When multiple iterations are run, profiles are merged:

```bash
# Merge multiple profile iterations
go tool pprof -proto \
  pgo-profiles/dcat.pprof.0.pprof \
  pgo-profiles/dcat.pprof.1.pprof \
  > pgo-profiles/dcat.pprof
```

### 4. Building with PGO

```bash
# Build optimized binaries using profiles
go build -pgo=pgo-profiles/dcat.pprof -o pgo-build/dcat ./cmd/dcat
go build -pgo=pgo-profiles/dgrep.pprof -o pgo-build/dgrep ./cmd/dgrep
go build -pgo=pgo-profiles/dmap.pprof -o pgo-build/dmap ./cmd/dmap
go build -pgo=pgo-profiles/dtail.pprof -o pgo-build/dtail ./cmd/dtail
go build -pgo=pgo-profiles/dserver.pprof -o pgo-build/dserver ./cmd/dserver
```

### 5. Performance Comparison Commands

Quick benchmarks are run to compare baseline vs optimized:

```bash
# Baseline benchmark
pgo-build/dcat-baseline -cfg none -plain /tmp/pgo_bench.log

# Optimized benchmark
pgo-build/dcat -cfg none -plain /tmp/pgo_bench.log

# Similar commands for dgrep and dmap
pgo-build/dgrep-baseline -cfg none -plain -regex ERROR /tmp/pgo_bench.log
pgo-build/dmap-baseline -cfg none -plain -files /tmp/pgo_bench.csv -query "select count(*)"
```

## Test Data Generation

The PGO framework generates realistic test data:

### Log File (test.log)
- Contains timestamps, log levels (INFO, WARN, ERROR, DEBUG)
- Includes user actions, durations, and status information
- Default size: 1,000,000 lines (configurable with -datasize)

### CSV File (test.csv)
- Contains employee data with departments, salaries, status
- Used for MapReduce queries
- Default size: 100,000 rows (1/10 of log file size)

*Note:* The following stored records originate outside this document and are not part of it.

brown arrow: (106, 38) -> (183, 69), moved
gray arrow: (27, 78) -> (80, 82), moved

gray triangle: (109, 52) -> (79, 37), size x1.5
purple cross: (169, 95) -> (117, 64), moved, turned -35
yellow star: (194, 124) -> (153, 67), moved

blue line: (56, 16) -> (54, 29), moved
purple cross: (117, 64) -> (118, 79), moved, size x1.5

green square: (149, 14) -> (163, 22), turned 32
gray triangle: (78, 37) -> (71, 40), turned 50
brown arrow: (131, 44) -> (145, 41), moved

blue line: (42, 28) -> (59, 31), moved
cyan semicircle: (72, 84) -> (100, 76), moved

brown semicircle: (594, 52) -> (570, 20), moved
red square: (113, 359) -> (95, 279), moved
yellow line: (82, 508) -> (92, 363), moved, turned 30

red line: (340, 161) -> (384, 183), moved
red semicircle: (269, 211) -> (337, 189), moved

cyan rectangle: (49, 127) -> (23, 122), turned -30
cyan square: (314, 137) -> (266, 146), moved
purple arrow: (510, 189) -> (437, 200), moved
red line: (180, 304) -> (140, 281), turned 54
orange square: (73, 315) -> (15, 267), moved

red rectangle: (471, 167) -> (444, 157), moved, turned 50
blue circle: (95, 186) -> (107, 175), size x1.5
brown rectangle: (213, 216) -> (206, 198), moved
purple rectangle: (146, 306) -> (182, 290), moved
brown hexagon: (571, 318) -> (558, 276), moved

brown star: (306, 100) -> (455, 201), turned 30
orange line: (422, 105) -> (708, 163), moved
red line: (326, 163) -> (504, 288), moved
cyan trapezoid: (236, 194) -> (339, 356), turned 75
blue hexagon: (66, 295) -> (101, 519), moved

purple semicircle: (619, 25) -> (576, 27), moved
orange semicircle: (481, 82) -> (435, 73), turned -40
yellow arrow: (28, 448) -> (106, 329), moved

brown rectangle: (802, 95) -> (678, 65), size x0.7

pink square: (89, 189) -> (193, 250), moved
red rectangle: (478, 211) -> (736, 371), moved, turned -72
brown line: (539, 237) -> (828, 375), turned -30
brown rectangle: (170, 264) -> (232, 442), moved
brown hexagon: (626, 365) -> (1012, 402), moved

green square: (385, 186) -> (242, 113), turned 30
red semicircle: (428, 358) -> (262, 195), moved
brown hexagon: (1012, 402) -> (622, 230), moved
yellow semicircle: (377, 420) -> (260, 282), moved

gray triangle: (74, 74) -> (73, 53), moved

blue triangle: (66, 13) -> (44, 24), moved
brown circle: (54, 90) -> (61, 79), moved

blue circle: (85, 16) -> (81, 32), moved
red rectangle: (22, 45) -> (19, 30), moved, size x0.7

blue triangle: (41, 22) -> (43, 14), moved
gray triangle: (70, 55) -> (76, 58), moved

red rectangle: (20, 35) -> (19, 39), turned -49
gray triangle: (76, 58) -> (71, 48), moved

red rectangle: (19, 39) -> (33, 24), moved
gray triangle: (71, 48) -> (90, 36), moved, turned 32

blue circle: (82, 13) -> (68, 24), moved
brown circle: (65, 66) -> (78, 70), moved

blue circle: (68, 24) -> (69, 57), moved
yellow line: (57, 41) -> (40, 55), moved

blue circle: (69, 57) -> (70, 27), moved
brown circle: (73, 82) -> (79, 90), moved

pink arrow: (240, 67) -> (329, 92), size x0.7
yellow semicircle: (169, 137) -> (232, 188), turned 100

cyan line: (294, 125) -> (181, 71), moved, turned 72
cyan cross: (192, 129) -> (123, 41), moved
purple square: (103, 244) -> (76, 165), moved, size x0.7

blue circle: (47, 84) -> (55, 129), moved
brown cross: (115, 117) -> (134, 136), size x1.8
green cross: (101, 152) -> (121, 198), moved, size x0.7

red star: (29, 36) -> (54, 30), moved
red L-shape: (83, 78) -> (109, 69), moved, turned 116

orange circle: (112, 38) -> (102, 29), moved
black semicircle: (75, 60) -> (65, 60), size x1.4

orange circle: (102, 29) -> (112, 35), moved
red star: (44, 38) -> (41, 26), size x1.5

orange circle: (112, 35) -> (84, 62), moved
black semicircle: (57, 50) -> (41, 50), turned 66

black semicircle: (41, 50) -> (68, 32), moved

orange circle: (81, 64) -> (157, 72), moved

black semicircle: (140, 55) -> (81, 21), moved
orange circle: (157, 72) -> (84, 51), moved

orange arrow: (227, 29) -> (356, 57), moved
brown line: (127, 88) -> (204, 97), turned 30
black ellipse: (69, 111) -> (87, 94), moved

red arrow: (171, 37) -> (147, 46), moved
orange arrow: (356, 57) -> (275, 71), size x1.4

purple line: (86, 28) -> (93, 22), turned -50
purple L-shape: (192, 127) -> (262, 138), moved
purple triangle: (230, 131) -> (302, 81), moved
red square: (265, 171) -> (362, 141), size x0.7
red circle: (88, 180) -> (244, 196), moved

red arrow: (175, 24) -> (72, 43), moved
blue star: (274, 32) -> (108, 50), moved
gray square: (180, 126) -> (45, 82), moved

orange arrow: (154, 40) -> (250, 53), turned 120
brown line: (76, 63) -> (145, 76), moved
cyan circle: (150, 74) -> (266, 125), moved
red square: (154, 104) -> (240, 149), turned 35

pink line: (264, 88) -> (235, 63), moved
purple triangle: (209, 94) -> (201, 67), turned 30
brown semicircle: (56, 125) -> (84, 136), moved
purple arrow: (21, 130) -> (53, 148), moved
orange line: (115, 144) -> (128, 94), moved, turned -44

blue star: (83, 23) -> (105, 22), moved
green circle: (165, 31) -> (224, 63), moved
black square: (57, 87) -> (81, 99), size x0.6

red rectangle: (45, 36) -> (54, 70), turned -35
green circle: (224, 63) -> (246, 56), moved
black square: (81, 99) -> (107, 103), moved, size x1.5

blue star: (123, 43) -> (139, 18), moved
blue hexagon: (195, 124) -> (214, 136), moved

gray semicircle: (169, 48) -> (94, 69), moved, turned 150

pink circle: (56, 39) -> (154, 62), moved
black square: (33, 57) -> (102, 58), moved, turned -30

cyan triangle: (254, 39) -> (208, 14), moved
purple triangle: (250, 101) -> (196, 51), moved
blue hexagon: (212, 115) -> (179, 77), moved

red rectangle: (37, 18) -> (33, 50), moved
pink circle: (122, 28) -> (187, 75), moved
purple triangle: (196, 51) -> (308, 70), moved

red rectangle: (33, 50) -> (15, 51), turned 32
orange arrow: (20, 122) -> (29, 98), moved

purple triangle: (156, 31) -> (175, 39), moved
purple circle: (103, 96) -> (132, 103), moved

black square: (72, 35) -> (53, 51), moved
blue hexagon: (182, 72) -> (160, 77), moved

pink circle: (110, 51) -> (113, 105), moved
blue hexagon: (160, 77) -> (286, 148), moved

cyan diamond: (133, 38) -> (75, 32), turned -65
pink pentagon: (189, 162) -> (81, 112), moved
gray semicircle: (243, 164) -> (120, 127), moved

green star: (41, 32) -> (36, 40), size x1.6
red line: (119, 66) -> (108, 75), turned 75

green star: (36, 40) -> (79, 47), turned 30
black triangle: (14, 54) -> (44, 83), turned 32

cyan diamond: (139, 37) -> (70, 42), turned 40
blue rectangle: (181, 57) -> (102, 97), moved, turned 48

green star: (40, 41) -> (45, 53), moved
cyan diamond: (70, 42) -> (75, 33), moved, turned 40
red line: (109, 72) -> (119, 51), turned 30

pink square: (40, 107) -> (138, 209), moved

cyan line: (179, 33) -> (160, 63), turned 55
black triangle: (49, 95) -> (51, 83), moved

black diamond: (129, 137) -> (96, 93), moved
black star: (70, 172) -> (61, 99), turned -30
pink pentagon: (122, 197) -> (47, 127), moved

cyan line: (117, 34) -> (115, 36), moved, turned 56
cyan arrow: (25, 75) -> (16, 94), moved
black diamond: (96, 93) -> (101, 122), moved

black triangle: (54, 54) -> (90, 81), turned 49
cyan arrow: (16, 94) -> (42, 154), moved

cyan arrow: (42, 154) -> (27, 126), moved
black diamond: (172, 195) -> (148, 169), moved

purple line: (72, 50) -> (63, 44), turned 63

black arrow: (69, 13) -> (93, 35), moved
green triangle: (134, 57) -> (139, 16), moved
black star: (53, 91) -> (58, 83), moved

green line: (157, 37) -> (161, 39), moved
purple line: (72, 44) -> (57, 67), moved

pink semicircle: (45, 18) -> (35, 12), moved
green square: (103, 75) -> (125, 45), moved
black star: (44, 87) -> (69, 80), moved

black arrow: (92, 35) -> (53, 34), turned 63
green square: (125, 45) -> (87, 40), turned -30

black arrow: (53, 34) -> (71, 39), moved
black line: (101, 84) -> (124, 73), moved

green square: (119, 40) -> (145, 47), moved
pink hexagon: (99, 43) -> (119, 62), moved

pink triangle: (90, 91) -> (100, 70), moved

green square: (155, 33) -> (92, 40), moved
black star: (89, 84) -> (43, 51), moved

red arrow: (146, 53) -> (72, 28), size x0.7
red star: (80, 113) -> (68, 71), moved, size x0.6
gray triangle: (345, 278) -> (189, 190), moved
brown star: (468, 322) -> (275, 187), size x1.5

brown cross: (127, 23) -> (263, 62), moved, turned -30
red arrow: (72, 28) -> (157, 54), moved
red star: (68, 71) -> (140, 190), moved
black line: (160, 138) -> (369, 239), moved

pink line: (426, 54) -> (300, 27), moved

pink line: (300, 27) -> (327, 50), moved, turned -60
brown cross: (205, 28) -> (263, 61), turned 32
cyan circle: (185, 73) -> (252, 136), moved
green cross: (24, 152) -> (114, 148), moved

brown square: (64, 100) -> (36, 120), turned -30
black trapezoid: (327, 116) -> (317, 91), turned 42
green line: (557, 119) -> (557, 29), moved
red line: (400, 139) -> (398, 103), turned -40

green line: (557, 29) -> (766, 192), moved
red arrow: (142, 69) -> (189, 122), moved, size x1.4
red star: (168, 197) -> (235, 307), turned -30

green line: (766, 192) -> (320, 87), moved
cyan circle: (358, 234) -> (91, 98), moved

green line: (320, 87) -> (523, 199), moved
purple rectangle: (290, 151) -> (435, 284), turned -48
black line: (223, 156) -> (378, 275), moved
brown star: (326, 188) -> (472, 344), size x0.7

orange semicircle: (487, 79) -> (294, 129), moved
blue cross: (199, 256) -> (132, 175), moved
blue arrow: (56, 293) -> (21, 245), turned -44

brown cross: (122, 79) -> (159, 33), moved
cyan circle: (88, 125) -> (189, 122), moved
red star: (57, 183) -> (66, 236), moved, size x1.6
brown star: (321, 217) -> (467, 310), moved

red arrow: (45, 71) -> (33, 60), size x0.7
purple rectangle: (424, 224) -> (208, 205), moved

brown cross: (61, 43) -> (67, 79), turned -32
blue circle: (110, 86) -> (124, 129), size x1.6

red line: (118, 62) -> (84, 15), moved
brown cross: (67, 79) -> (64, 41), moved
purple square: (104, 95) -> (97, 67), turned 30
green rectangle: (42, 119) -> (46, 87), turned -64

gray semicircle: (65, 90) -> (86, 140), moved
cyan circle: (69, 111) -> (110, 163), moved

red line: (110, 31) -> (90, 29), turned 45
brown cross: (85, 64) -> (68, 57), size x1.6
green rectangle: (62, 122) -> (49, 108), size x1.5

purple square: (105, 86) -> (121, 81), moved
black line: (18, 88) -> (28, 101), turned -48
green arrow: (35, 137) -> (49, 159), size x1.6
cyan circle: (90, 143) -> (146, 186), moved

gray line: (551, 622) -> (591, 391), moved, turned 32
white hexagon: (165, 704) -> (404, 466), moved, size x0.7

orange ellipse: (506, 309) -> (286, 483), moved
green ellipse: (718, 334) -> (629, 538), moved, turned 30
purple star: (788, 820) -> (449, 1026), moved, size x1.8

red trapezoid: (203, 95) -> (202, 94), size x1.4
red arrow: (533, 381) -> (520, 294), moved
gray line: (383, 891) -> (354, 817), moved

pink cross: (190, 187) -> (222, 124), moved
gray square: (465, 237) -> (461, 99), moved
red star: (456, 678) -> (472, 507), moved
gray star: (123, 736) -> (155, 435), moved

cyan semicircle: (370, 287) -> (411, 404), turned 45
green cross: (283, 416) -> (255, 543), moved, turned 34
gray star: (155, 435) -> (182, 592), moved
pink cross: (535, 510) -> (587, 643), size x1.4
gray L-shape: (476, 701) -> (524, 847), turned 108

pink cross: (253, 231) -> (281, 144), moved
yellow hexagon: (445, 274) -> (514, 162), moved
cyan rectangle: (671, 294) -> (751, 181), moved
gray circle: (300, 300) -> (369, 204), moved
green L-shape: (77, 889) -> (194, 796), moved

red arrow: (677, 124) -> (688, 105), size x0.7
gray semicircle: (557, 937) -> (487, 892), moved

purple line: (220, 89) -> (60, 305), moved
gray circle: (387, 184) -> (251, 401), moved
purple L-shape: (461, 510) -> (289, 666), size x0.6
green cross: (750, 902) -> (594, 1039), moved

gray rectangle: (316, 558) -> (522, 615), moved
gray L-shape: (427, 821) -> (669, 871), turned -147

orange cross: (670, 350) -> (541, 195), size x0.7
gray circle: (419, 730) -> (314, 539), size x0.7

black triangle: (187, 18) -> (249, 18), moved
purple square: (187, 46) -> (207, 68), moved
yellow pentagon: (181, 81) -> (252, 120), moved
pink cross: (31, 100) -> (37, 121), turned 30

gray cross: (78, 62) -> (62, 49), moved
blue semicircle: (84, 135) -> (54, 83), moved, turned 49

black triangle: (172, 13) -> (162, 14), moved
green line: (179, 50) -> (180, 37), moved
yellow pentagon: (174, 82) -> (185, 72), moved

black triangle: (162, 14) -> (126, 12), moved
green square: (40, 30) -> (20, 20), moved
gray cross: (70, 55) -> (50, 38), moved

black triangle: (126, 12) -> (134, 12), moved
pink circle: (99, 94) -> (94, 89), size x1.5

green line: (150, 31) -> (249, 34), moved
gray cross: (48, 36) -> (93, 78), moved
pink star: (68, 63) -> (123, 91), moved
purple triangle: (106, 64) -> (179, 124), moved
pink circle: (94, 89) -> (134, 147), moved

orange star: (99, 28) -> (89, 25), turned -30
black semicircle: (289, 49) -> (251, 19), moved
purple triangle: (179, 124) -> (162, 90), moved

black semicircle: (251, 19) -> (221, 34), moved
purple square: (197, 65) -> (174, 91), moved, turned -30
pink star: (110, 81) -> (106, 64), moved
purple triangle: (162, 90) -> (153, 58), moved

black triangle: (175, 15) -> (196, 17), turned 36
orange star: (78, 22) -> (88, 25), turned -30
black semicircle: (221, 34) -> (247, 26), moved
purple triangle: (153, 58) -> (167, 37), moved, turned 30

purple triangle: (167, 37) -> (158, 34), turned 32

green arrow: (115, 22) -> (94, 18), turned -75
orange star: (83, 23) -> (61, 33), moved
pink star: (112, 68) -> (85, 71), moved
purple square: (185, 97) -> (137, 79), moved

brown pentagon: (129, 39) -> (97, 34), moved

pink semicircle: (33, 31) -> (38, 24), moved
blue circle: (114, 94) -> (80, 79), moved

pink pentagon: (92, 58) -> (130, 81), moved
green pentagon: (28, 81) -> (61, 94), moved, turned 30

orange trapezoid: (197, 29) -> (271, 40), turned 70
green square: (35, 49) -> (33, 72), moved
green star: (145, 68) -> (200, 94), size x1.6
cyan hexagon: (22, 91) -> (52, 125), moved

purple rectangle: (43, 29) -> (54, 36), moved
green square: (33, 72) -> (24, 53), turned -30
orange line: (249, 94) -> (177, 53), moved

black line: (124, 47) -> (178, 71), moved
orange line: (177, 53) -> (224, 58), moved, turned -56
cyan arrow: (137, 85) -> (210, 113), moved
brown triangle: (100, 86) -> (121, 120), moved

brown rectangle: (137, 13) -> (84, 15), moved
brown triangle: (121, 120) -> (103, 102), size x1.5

### Growing Log File (growing.log)
- Used specifically for dtail testing
- Simulates real-time log generation
- Writes ~200 lines over 3 seconds with mixed log levels

## Customization Options

### Adjust Test Data Size
```bash
dtail-tools pgo -datasize 5000000  # 5 million lines
```

### Run More Iterations
```bash
dtail-tools pgo -iterations 5  # Run 5 iterations per command
```

### Profile Specific Commands Only
```bash
dtail-tools pgo dcat dgrep  # Only optimize dcat and dgrep
```

### Verbose Output
```bash
dtail-tools pgo -v  # Show all command execution details
```

### Profile Generation Only
```bash
dtail-tools pgo -profileonly  # Skip building optimized binaries
```

## Notes

1. **Empty Profiles**: Some commands (like dtail) may generate empty profiles if they are I/O-bound. This is handled gracefully.

2. **DServer Profiling**: Uses HTTP pprof endpoint instead of command-line profiling to capture server-side performance data.

3. **Concurrent Execution**: Multiple client commands are run concurrently against dserver to generate realistic load patterns.

4. **Profile Quality**: The effectiveness of PGO depends on how well the test workload represents real-world usage patterns.